We propose an accurate and robust initialization approach for stereo
visual-inertial SLAM systems. Unlike the current state-of-the-art method, which
heavily relies on the accuracy of a pure visual SLAM system to estimate
inertial variables without updating camera poses, potentially compromising
accuracy and robustness, our approach offers a different solution. We realize
the crucial impact of precise gyroscope bias estimation on rotation accuracy.

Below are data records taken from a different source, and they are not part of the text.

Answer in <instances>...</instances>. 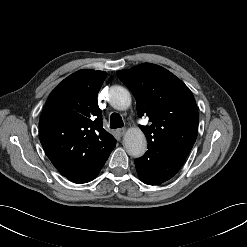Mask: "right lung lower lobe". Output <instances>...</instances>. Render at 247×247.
<instances>
[{"mask_svg": "<svg viewBox=\"0 0 247 247\" xmlns=\"http://www.w3.org/2000/svg\"><path fill=\"white\" fill-rule=\"evenodd\" d=\"M111 153V152H110ZM106 155L104 158L99 159L90 165L73 171L69 174L64 175L68 180L74 183H86L93 180L100 170L102 169L103 165L105 164L106 160L108 159L109 155Z\"/></svg>", "mask_w": 247, "mask_h": 247, "instance_id": "98d812e1", "label": "right lung lower lobe"}]
</instances>
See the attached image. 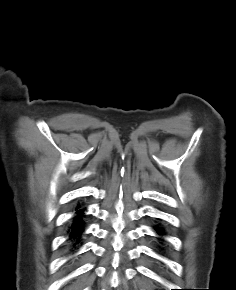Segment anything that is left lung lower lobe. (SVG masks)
Wrapping results in <instances>:
<instances>
[{
  "label": "left lung lower lobe",
  "mask_w": 236,
  "mask_h": 290,
  "mask_svg": "<svg viewBox=\"0 0 236 290\" xmlns=\"http://www.w3.org/2000/svg\"><path fill=\"white\" fill-rule=\"evenodd\" d=\"M154 229L156 230L158 235H163L164 234V229L163 228H160L159 226H156Z\"/></svg>",
  "instance_id": "obj_1"
}]
</instances>
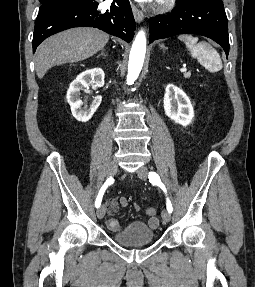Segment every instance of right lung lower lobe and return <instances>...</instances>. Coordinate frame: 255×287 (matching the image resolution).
<instances>
[{
    "instance_id": "98d812e1",
    "label": "right lung lower lobe",
    "mask_w": 255,
    "mask_h": 287,
    "mask_svg": "<svg viewBox=\"0 0 255 287\" xmlns=\"http://www.w3.org/2000/svg\"><path fill=\"white\" fill-rule=\"evenodd\" d=\"M95 1L68 3L40 10L35 21L33 52L47 37L73 27H97L130 42L136 28L129 0H114L108 10Z\"/></svg>"
}]
</instances>
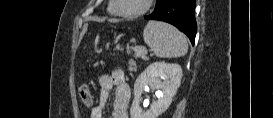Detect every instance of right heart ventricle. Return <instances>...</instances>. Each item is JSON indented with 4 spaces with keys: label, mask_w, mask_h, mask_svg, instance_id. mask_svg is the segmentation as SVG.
Wrapping results in <instances>:
<instances>
[{
    "label": "right heart ventricle",
    "mask_w": 273,
    "mask_h": 118,
    "mask_svg": "<svg viewBox=\"0 0 273 118\" xmlns=\"http://www.w3.org/2000/svg\"><path fill=\"white\" fill-rule=\"evenodd\" d=\"M108 12H112L111 6L108 7Z\"/></svg>",
    "instance_id": "1"
}]
</instances>
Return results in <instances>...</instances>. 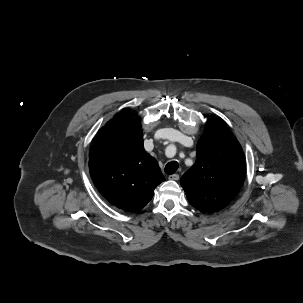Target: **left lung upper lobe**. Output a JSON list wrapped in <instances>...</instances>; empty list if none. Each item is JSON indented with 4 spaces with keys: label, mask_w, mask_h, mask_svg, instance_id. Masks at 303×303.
<instances>
[{
    "label": "left lung upper lobe",
    "mask_w": 303,
    "mask_h": 303,
    "mask_svg": "<svg viewBox=\"0 0 303 303\" xmlns=\"http://www.w3.org/2000/svg\"><path fill=\"white\" fill-rule=\"evenodd\" d=\"M242 148L226 124L210 118L197 144L195 164L180 183L189 203L202 212L221 210L236 197L245 179Z\"/></svg>",
    "instance_id": "1"
}]
</instances>
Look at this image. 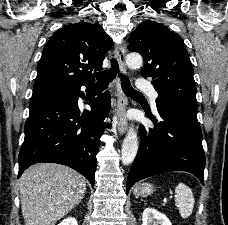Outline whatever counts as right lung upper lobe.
Here are the masks:
<instances>
[{"instance_id": "1", "label": "right lung upper lobe", "mask_w": 228, "mask_h": 225, "mask_svg": "<svg viewBox=\"0 0 228 225\" xmlns=\"http://www.w3.org/2000/svg\"><path fill=\"white\" fill-rule=\"evenodd\" d=\"M111 38L100 24L80 21L56 31L43 49L34 88H76L95 82L92 68L102 70Z\"/></svg>"}]
</instances>
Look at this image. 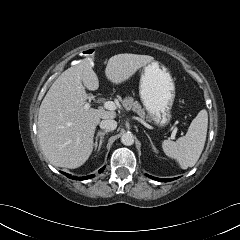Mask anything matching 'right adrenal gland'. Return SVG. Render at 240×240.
I'll return each instance as SVG.
<instances>
[{
    "mask_svg": "<svg viewBox=\"0 0 240 240\" xmlns=\"http://www.w3.org/2000/svg\"><path fill=\"white\" fill-rule=\"evenodd\" d=\"M107 133H108V131H99L97 133V136L95 138V144H94L95 145V150L97 149V146H98V151L100 150L101 145L103 143L104 135L107 134ZM99 138H100V141H99V144H98V139Z\"/></svg>",
    "mask_w": 240,
    "mask_h": 240,
    "instance_id": "right-adrenal-gland-1",
    "label": "right adrenal gland"
}]
</instances>
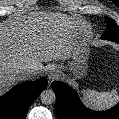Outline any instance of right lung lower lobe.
Here are the masks:
<instances>
[{"label":"right lung lower lobe","instance_id":"98d812e1","mask_svg":"<svg viewBox=\"0 0 119 119\" xmlns=\"http://www.w3.org/2000/svg\"><path fill=\"white\" fill-rule=\"evenodd\" d=\"M47 87V80L26 82L12 88L0 98V119H26L29 106Z\"/></svg>","mask_w":119,"mask_h":119}]
</instances>
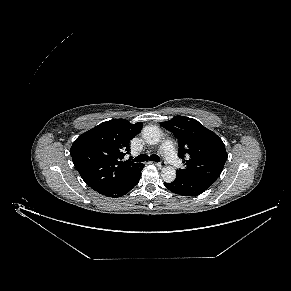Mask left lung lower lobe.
<instances>
[{
    "label": "left lung lower lobe",
    "mask_w": 291,
    "mask_h": 291,
    "mask_svg": "<svg viewBox=\"0 0 291 291\" xmlns=\"http://www.w3.org/2000/svg\"><path fill=\"white\" fill-rule=\"evenodd\" d=\"M216 179L201 178L187 179L177 174L176 179L170 183H164L167 189L182 196H197L207 190Z\"/></svg>",
    "instance_id": "obj_1"
}]
</instances>
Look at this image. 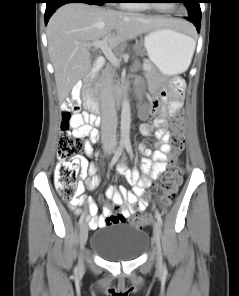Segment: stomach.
I'll list each match as a JSON object with an SVG mask.
<instances>
[{
  "instance_id": "1",
  "label": "stomach",
  "mask_w": 239,
  "mask_h": 296,
  "mask_svg": "<svg viewBox=\"0 0 239 296\" xmlns=\"http://www.w3.org/2000/svg\"><path fill=\"white\" fill-rule=\"evenodd\" d=\"M192 38L169 27L150 31L144 47L150 61L166 76L186 70Z\"/></svg>"
}]
</instances>
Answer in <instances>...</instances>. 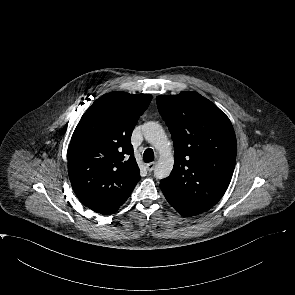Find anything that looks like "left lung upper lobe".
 Returning <instances> with one entry per match:
<instances>
[{"mask_svg": "<svg viewBox=\"0 0 295 295\" xmlns=\"http://www.w3.org/2000/svg\"><path fill=\"white\" fill-rule=\"evenodd\" d=\"M174 143V167L160 182L179 210L194 216L212 208L226 192L237 146L228 117L197 92L156 97Z\"/></svg>", "mask_w": 295, "mask_h": 295, "instance_id": "5c2ea615", "label": "left lung upper lobe"}]
</instances>
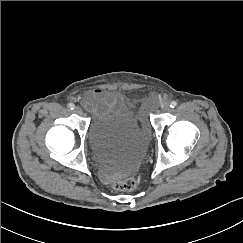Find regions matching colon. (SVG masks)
Segmentation results:
<instances>
[{
  "label": "colon",
  "instance_id": "5ec220e1",
  "mask_svg": "<svg viewBox=\"0 0 243 243\" xmlns=\"http://www.w3.org/2000/svg\"><path fill=\"white\" fill-rule=\"evenodd\" d=\"M138 181L134 177H130L123 180H118L113 184V188L116 191L129 192L137 187Z\"/></svg>",
  "mask_w": 243,
  "mask_h": 243
}]
</instances>
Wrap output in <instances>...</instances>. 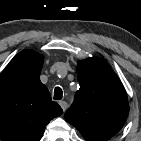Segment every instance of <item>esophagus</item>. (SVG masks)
<instances>
[{
    "label": "esophagus",
    "instance_id": "34e87169",
    "mask_svg": "<svg viewBox=\"0 0 141 141\" xmlns=\"http://www.w3.org/2000/svg\"><path fill=\"white\" fill-rule=\"evenodd\" d=\"M59 105L61 106L62 110L65 112L67 109V103L65 101H60Z\"/></svg>",
    "mask_w": 141,
    "mask_h": 141
}]
</instances>
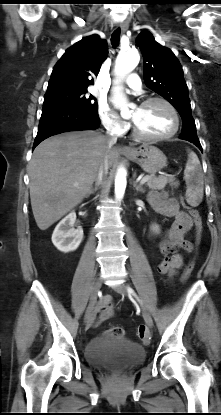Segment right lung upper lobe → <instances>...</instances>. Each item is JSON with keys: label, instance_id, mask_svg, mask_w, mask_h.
<instances>
[{"label": "right lung upper lobe", "instance_id": "1", "mask_svg": "<svg viewBox=\"0 0 221 415\" xmlns=\"http://www.w3.org/2000/svg\"><path fill=\"white\" fill-rule=\"evenodd\" d=\"M108 46L97 35L84 37L68 48L53 68L47 92L87 89L94 84L92 76L99 73L107 58Z\"/></svg>", "mask_w": 221, "mask_h": 415}]
</instances>
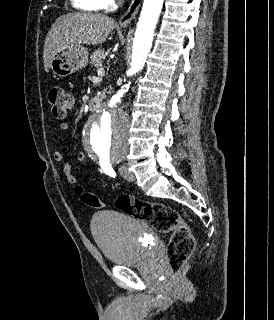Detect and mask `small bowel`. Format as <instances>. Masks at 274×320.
I'll use <instances>...</instances> for the list:
<instances>
[{"label": "small bowel", "mask_w": 274, "mask_h": 320, "mask_svg": "<svg viewBox=\"0 0 274 320\" xmlns=\"http://www.w3.org/2000/svg\"><path fill=\"white\" fill-rule=\"evenodd\" d=\"M68 129H69V124L66 122H63L59 125V130L61 132H65ZM53 158L61 166V169H62V172L64 174L66 181L69 184H76L78 182V179L72 171L71 164L65 160L63 153L60 151H56L53 154ZM85 159H86V156L83 152H79L77 154V161L79 163H83L85 161Z\"/></svg>", "instance_id": "obj_1"}]
</instances>
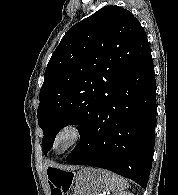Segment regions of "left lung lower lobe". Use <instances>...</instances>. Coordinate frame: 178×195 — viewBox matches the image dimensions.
I'll use <instances>...</instances> for the list:
<instances>
[{
    "label": "left lung lower lobe",
    "mask_w": 178,
    "mask_h": 195,
    "mask_svg": "<svg viewBox=\"0 0 178 195\" xmlns=\"http://www.w3.org/2000/svg\"><path fill=\"white\" fill-rule=\"evenodd\" d=\"M156 110L150 53L101 103L66 160L113 171L146 188L154 152Z\"/></svg>",
    "instance_id": "left-lung-lower-lobe-1"
}]
</instances>
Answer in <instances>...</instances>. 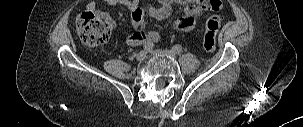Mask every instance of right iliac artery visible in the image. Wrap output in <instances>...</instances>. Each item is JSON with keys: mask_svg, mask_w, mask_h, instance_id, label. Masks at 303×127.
<instances>
[{"mask_svg": "<svg viewBox=\"0 0 303 127\" xmlns=\"http://www.w3.org/2000/svg\"><path fill=\"white\" fill-rule=\"evenodd\" d=\"M154 48V44L153 43H145L144 45H143V49H144V51H146V52H149V51H151L152 49Z\"/></svg>", "mask_w": 303, "mask_h": 127, "instance_id": "82829eb1", "label": "right iliac artery"}]
</instances>
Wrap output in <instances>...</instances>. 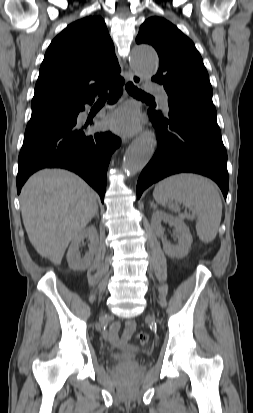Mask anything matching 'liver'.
<instances>
[{"label": "liver", "instance_id": "liver-1", "mask_svg": "<svg viewBox=\"0 0 253 413\" xmlns=\"http://www.w3.org/2000/svg\"><path fill=\"white\" fill-rule=\"evenodd\" d=\"M23 224L36 251L55 265L98 209L94 190L80 177L62 169L32 175L20 194Z\"/></svg>", "mask_w": 253, "mask_h": 413}]
</instances>
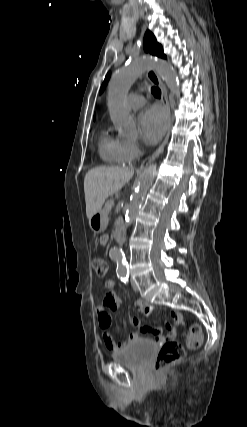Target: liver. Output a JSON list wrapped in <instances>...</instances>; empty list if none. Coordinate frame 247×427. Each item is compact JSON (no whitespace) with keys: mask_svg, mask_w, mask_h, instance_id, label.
Returning <instances> with one entry per match:
<instances>
[{"mask_svg":"<svg viewBox=\"0 0 247 427\" xmlns=\"http://www.w3.org/2000/svg\"><path fill=\"white\" fill-rule=\"evenodd\" d=\"M134 175L133 168L95 167L84 178L86 215L90 219L101 211L106 198L129 183Z\"/></svg>","mask_w":247,"mask_h":427,"instance_id":"obj_1","label":"liver"}]
</instances>
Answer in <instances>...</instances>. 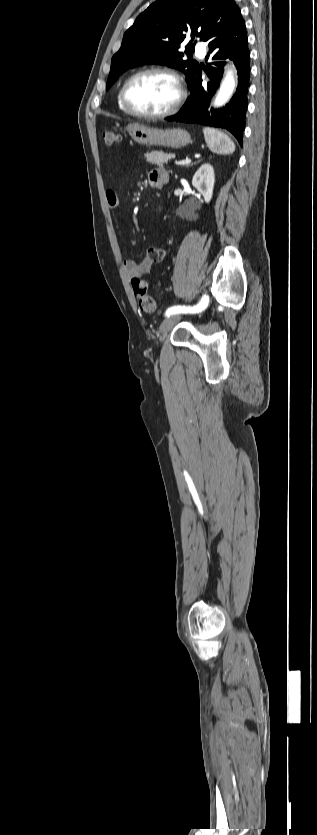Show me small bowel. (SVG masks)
Wrapping results in <instances>:
<instances>
[{
  "label": "small bowel",
  "instance_id": "1",
  "mask_svg": "<svg viewBox=\"0 0 317 835\" xmlns=\"http://www.w3.org/2000/svg\"><path fill=\"white\" fill-rule=\"evenodd\" d=\"M169 178V172L164 168L152 169L148 174L149 182L155 187H162L166 185L169 182ZM105 196L109 209L116 211L119 206V200L116 192L113 190H107ZM155 262L156 261L152 259L146 251L139 262L132 259H125L123 261V266L129 278H141L151 272Z\"/></svg>",
  "mask_w": 317,
  "mask_h": 835
}]
</instances>
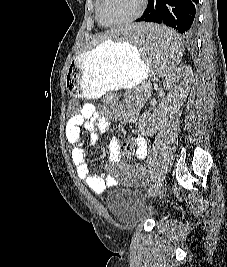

This, in turn, affects trajectory accuracy due to the accumulation of
translation errors. To address this, we first independently estimate the
gyroscope bias and use it to formulate a maximum a posteriori problem for
further refinement. After this refinement, we proceed to update the rotation
estimation by performing IMU integration with gyroscope bias removed from
gyroscope measurements. We then leverage robust and accurate rotation estimates
to enhance translation estimation via 3-DoF bundle adjustment. Moreover, we
introduce a novel approach for determining the success of the initialization by
evaluating the residual of the normal epipolar constraint. Extensive
evaluations on the EuRoC dataset illustrate that our method excels in accuracy
and robustness. It outperforms ORB-SLAM3, the current leading stereo
visual-inertial initialization method, in terms of absolute trajectory error
and relative rotation error, while maintaining competitive computational speed.
Notably, even with 5 keyframes for initialization, our method consistently
surpasses the state-of-the-art approach using 10 keyframes in rotation
accuracy